== TASK STATEMENT ==
Set down the entries once more, exactly as given.

== DATA TO PROCESS ==
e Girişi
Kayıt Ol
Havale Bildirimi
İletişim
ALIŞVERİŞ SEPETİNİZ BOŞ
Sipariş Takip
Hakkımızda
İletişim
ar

== EXPECTED ANSWER ==
e Girişi
Kayıt Ol
Havale Bildirimi
İletişim
ALIŞVERİŞ SEPETİNİZ BOŞ
Sipariş Takip
Hakkımızda
İletişim
ar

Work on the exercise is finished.